Gum disease could increase risk of Alzheimer’s

Periodontal disease may increase the risk of Alzheimer’s disease, according to researchers at the NYU College of Dentistry.

This is the first long-term evidence that gum disease may increase the risk of cognitive dysfunction associated with Alzheimer’s disease in healthy individuals, as well as in those who already are cognitively impaired. Those with gum inflammation were nine times more likely to develop cognitive impairment than those without periodontal disease.
 
The study offers fresh evidence that gum inflammation may lead to brain inflammation, neurodegeneration, and Alzheimer’s disease: ‘The research suggests that cognitively normal subjects with periodontal inflammation are at an increased risk of lower cognitive function compared to cognitively normal subjects with little or no periodontal inflammation,’ said team leader Dr Angela Kamer, assistant professor of periodontology and implant dentistry.
 
 
These latest findings are based on an analysis of data on periodontal inflammation and cognitive function in 152 subjects in the Glostrop Aging Study, which has been gathering medical, psychological, oral health, and social data on Danish men and women.

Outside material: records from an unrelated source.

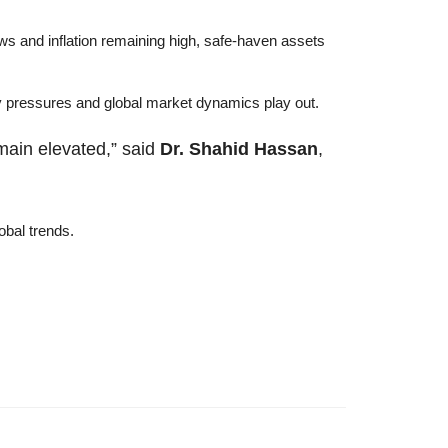
ows and inflation remaining high, safe-haven assets
cy pressures and global market dynamics play out.
emain elevated,” said
Dr. Shahid Hassan
,
obal trends.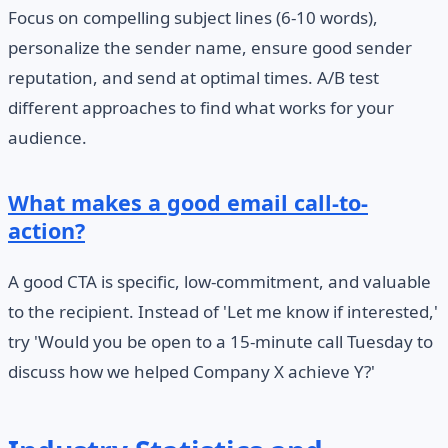
Focus on compelling subject lines (6-10 words),
personalize the sender name, ensure good sender
reputation, and send at optimal times. A/B test
different approaches to find what works for your
audience.
What makes a good email call-to-
action?
A good CTA is specific, low-commitment, and valuable
to the recipient. Instead of 'Let me know if interested,'
try 'Would you be open to a 15-minute call Tuesday to
discuss how we helped Company X achieve Y?'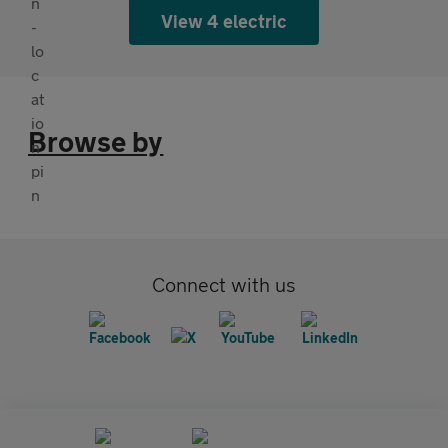
View 4 electric
Browse by
Connect with us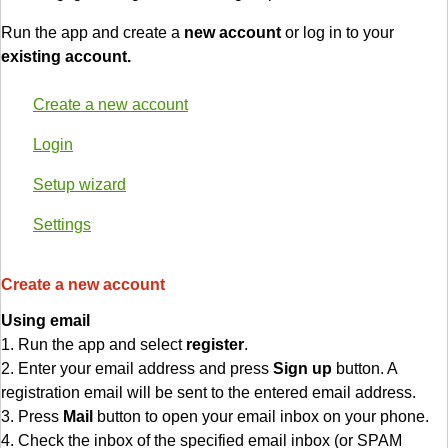
Run the app and create a
new account
or log in to your
existing account.
Create a new account
Login
Setup wizard
Settings
Create a new account
Using email
1. Run the app and select
register
.
2. Enter your email address and press
Sign up
button. A
registration email will be sent to the entered email address.
3. Press
Mail
button to open your email inbox on your phone.
4. Check the inbox of the specified email inbox (or SPAM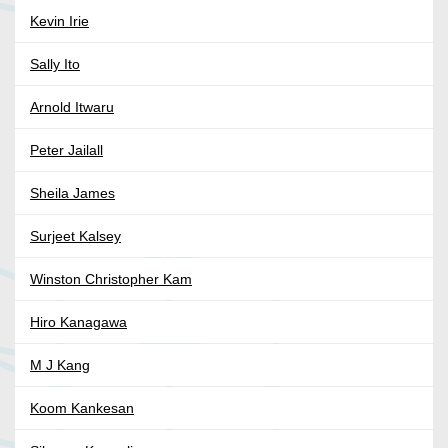
Kevin Irie
Sally Ito
Arnold Itwaru
Peter Jailall
Sheila James
Surjeet Kalsey
Winston Christopher Kam
Hiro Kanagawa
M J Kang
Koom Kankesan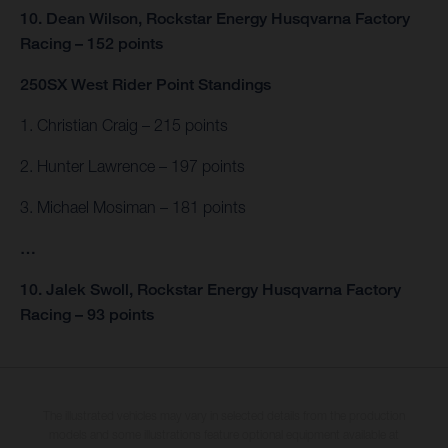
10. Dean Wilson, Rockstar Energy Husqvarna Factory
Racing – 152 points
250SX West Rider Point Standings
1. Christian Craig – 215 points
2. Hunter Lawrence – 197 points
3. Michael Mosiman – 181 points
…
10. Jalek Swoll, Rockstar Energy Husqvarna Factory
Racing – 93 points
The illustrated vehicles may vary in selected details from the production
models and some illustrations feature optional equipment available at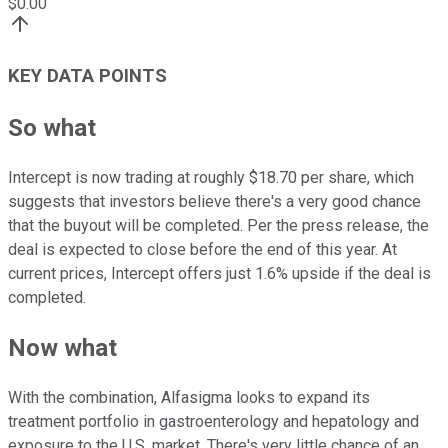
$
0.00
KEY DATA POINTS
So what
Intercept is now trading at roughly $18.70 per share, which
suggests that investors believe there's a very good chance
that the buyout will be completed. Per the press release, the
deal is expected to close before the end of this year. At
current prices, Intercept offers just 1.6% upside if the deal is
completed.
Now what
With the combination, Alfasigma looks to expand its
treatment portfolio in gastroenterology and hepatology and
exposure to the U.S. market. There's very little chance of an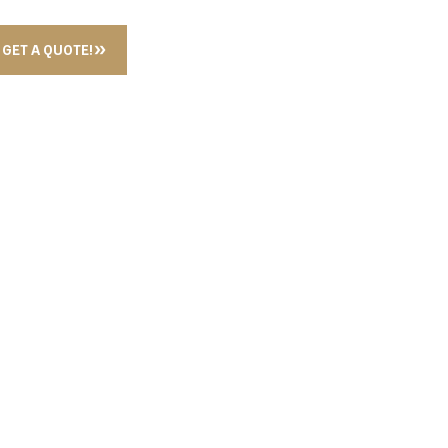
GET A QUOTE!
 MIXER CHROME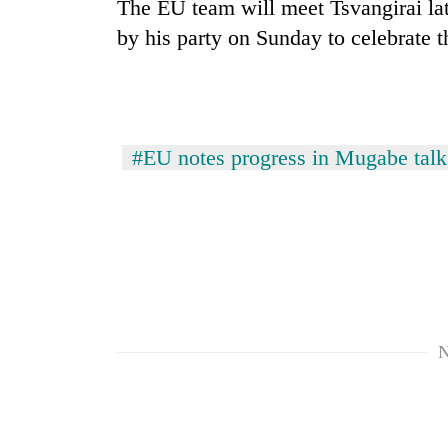
The EU team will meet Tsvangirai lat
by his party on Sunday to celebrate t
#EU notes progress in Mugabe talk
N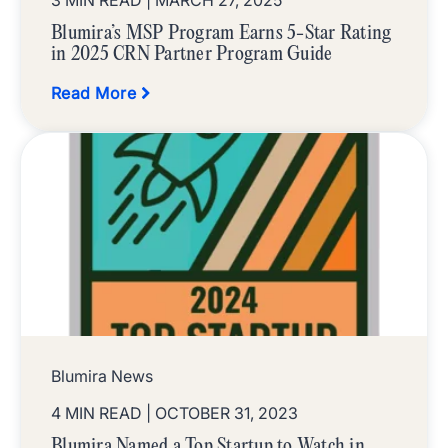
3 MIN READ
| MARCH 27, 2025
Blumira’s MSP Program Earns 5-Star Rating
in 2025 CRN Partner Program Guide
Read More
Blumira News
4 MIN READ
| OCTOBER 31, 2023
Blumira Named a Top Startup to Watch in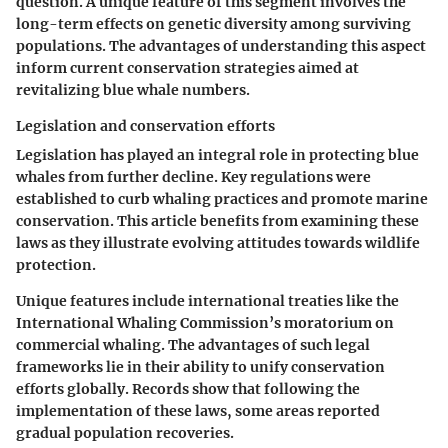
question. A unique feature of this segment involves the
long-term effects on genetic diversity among surviving
populations. The advantages of understanding this aspect
inform current conservation strategies aimed at
revitalizing blue whale numbers.
Legislation and conservation efforts
Legislation has played an integral role in protecting blue
whales from further decline. Key regulations were
established to curb whaling practices and promote marine
conservation. This article benefits from examining these
laws as they illustrate evolving attitudes towards wildlife
protection.
Unique features include international treaties like the
International Whaling Commission’s moratorium on
commercial whaling. The advantages of such legal
frameworks lie in their ability to unify conservation
efforts globally. Records show that following the
implementation of these laws, some areas reported
gradual population recoveries.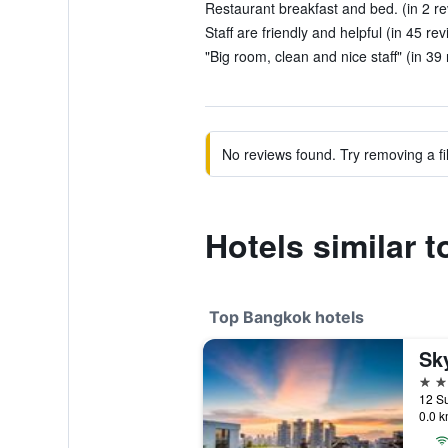
Restaurant breakfast and bed. (in 2 r
Staff are friendly and helpful (in 45 re
"Big room, clean and nice staff" (in 39
No reviews found. Try removing a fil
Hotels similar 
Top Bangkok hotels
Sk
5 st
12 Su
0.0 k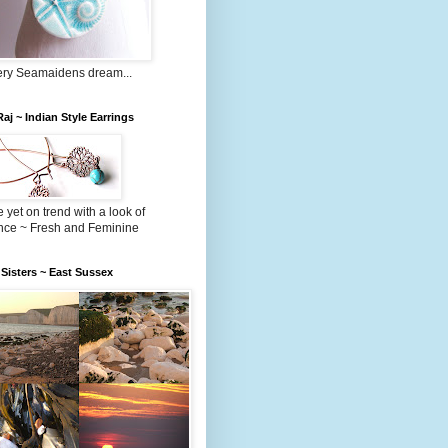
very Seamaidens dream...
 Raj ~ Indian Style Earrings
 yet on trend with a look of
nce ~ Fresh and Feminine
Sisters ~ East Sussex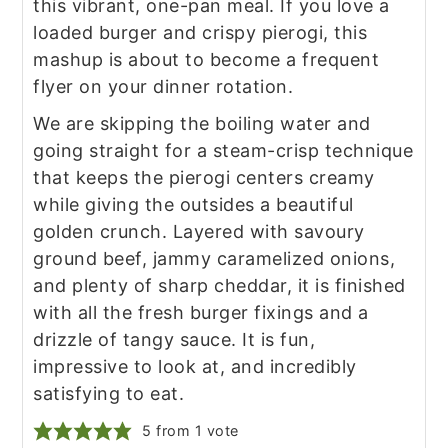
this vibrant, one-pan meal. If you love a
loaded burger and crispy pierogi, this
mashup is about to become a frequent
flyer on your dinner rotation.
We are skipping the boiling water and
going straight for a steam-crisp technique
that keeps the pierogi centers creamy
while giving the outsides a beautiful
golden crunch. Layered with savoury
ground beef, jammy caramelized onions,
and plenty of sharp cheddar, it is finished
with all the fresh burger fixings and a
drizzle of tangy sauce. It is fun,
impressive to look at, and incredibly
satisfying to eat.
5
from 1 vote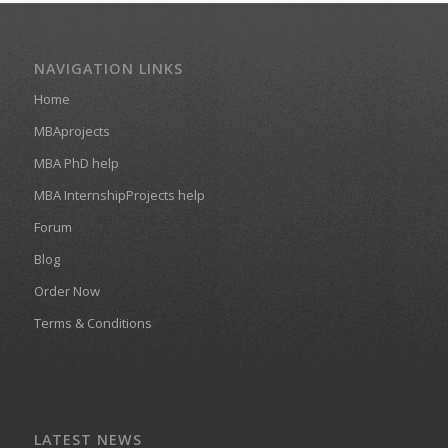
NAVIGATION LINKS
Home
MBAprojects
MBA PhD help
MBA InternshipProjects help
Forum
Blog
Order Now
Terms & Conditions
LATEST NEWS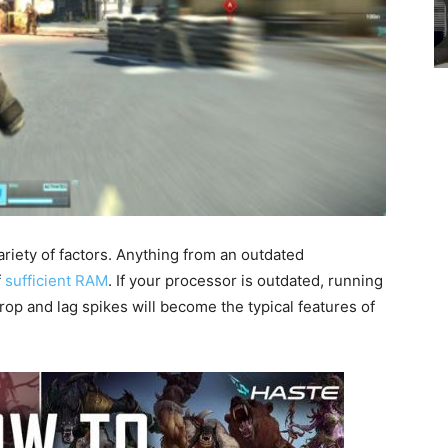
variety of factors. Anything from an outdated
f
sufficient RAM
. If your processor is outdated, running
rop and lag spikes will become the typical features of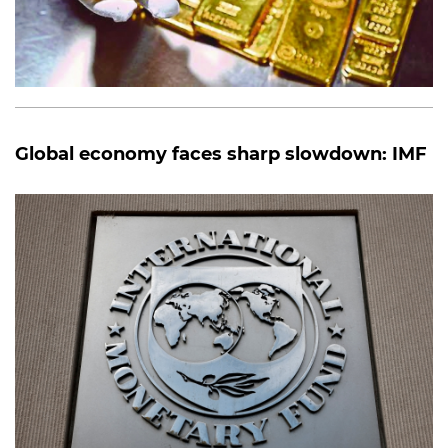
Global economy faces sharp slowdown: IMF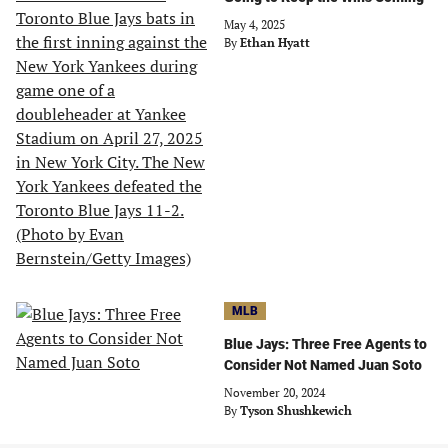
May 4, 2025
By
Ethan Hyatt
MLB
Blue Jays: Three Free Agents to
Consider Not Named Juan Soto
November 20, 2024
By
Tyson Shushkewich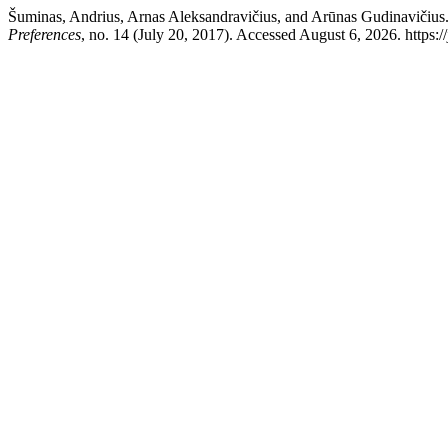
Šuminas, Andrius, Arnas Aleksandravičius, and Arūnas Gudinavičius.
Preferences
, no. 14 (July 20, 2017). Accessed August 6, 2026. https:/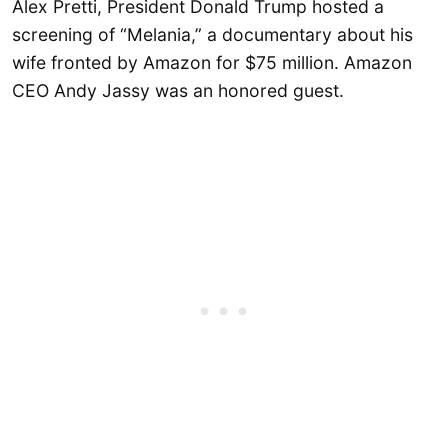
Alex Pretti, President Donald Trump hosted a
screening of “Melania,” a documentary about his
wife fronted by Amazon for $75 million. Amazon
CEO Andy Jassy was an honored guest.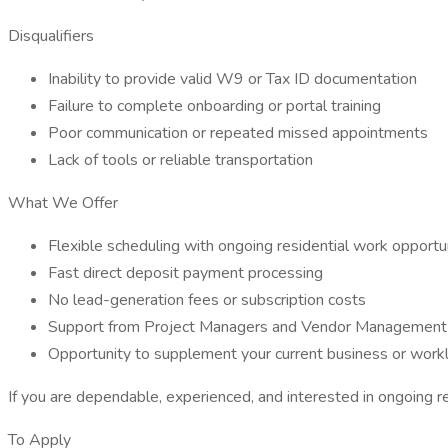
Disqualifiers
Inability to provide valid W9 or Tax ID documentation
Failure to complete onboarding or portal training
Poor communication or repeated missed appointments
Lack of tools or reliable transportation
What We Offer
Flexible scheduling with ongoing residential work opportu
Fast direct deposit payment processing
No lead-generation fees or subscription costs
Support from Project Managers and Vendor Management
Opportunity to supplement your current business or work
If you are dependable, experienced, and interested in ongoing r
To Apply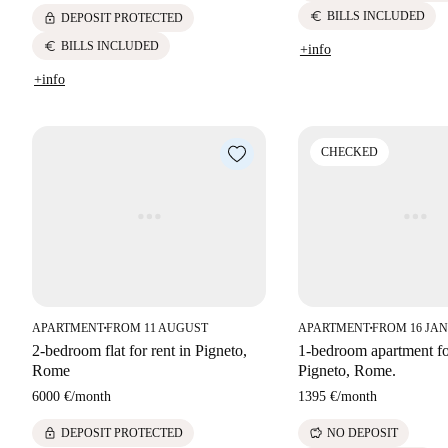
euro
BILLS INCLUDED
lock
DEPOSIT PROTECTED
euro
BILLS INCLUDED
+info
+info
CHECKED
APARTMENT
FROM 11 AUGUST
APARTMENT
FROM 16 JAN
■
■
2-bedroom flat for rent in Pigneto,
1-bedroom apartment for
Rome
Pigneto, Rome.
6000 €
/
month
1395 €
/
month
lock
savings
DEPOSIT PROTECTED
NO DEPOSIT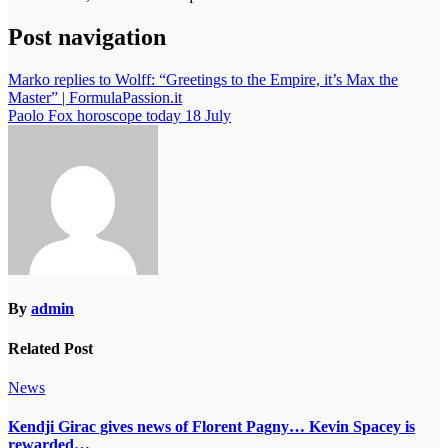
Post navigation
Marko replies to Wolff: “Greetings to the Empire, it’s Max the
Master” | FormulaPassion.it
Paolo Fox horoscope today 18 July
By
admin
Related Post
News
Kendji Girac gives news of Florent Pagny… Kevin Spacey is
rewarded…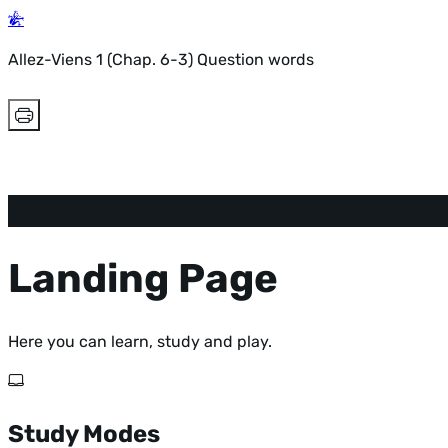
Allez-Viens 1 (Chap. 6-3) Question words
Landing Page
Here you can learn, study and play.
Study Modes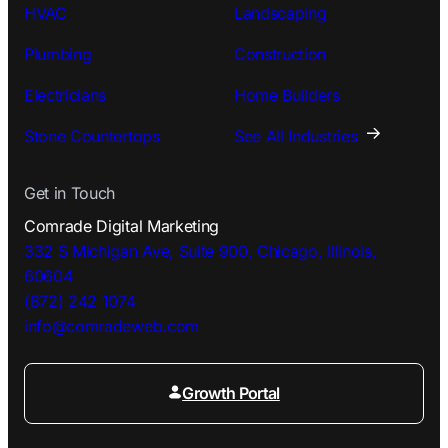
HVAC
Landscaping
Plumbing
Construction
Electricians
Home Builders
Stone Countertops
See All Industries
Get in Touch
Comrade Digital Marketing
332 S Michigan Ave, Suite 900, Chicago, Illinois,
60604
(872) 242 1074
info@comradeweb.
com
Growth Portal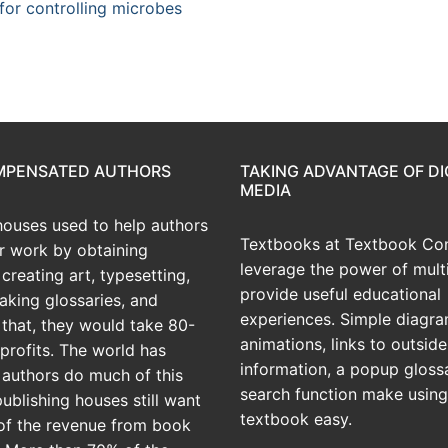
or controlling microbes
OMPENSATED AUTHORS
TAKING ADVANTAGE OF DI
MEDIA
houses used to help authors
Textbooks at Textbook Con
ir work by obtaining
leverage the power of mult
creating art, typesetting,
provide useful educational
aking glossaries, and
experiences. Simple diagra
r that, they would take 80-
animations, links to outside
profits. The world has
information, a popup gloss
 authors do much of this
search function make using
publishing houses still want
textbook easy.
of the revenue from book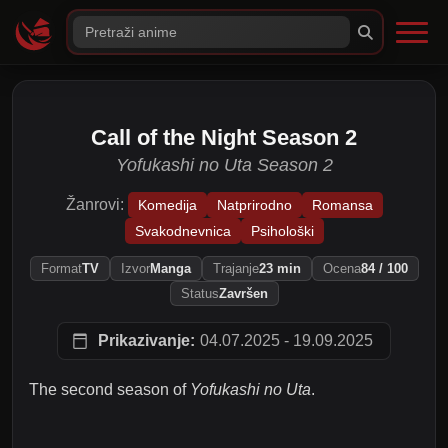
Call of the Night Season 2
Yofukashi no Uta Season 2
Žanrovi:
Komedija
Natprirodno
Romansa
Svakodnevnica
Psihološki
Format
TV
Izvor
Manga
Trajanje
23 min
Ocena
84 / 100
Status
Završen
Prikazivanje:
04.07.2025 - 19.09.2025
The second season of
Yofukashi no Uta
.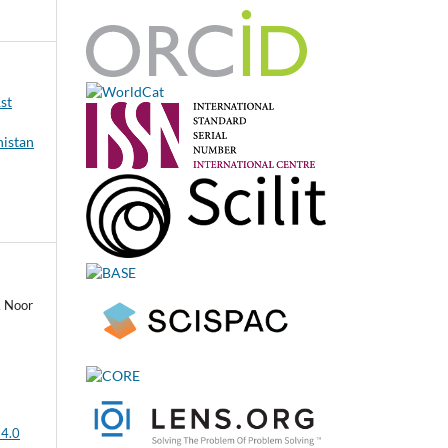
1st
nistan
, Noor
 4.0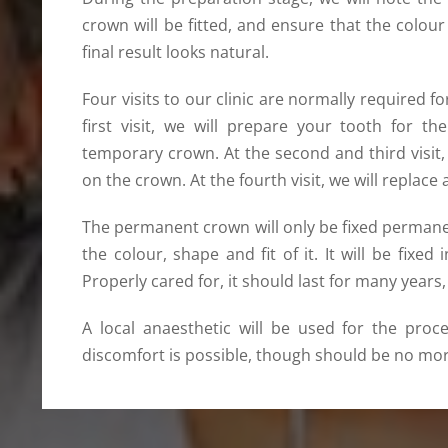
crown will be fitted, and ensure that the col
final result looks natural.
Four visits to our clinic are normally required 
first visit, we will prepare your tooth for t
temporary crown. At the second and third visi
on the crown. At the fourth visit, we will repla
The permanent crown will only be fixed permanen
the colour, shape and fit of it. It will be fixed
Properly cared for, it should last for many years
A local anaesthetic will be used for the proc
discomfort is possible, though should be no more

Dr Kamer examined data spanning a 20-year period ending in 1984, when the subjects were all 70 years of age. The findings were presented at the 2010 annual meeting of the International Association for Dental Research 16 July, in Barcelona, Spain.
 
 
Dr Kamer’s research was conducted in collaboration with Dr Douglas E. Morse, associate professor of epidemiology and health promotion at NYU College of Dentistry, and a team of researchers in Denmark. It builds upon her 2008 study, which found that subjects with Alzheimer’s disease had a significantly higher level of antibodies and inflammatory molecules associated with periodontal disease in their plasma compared to healthy people.
 
 
Dr Kamer plans to conduct a follow-up study involving a larger, more ethnically diverse group of subjects, to further examine the connection between periodontal disease and low cognition.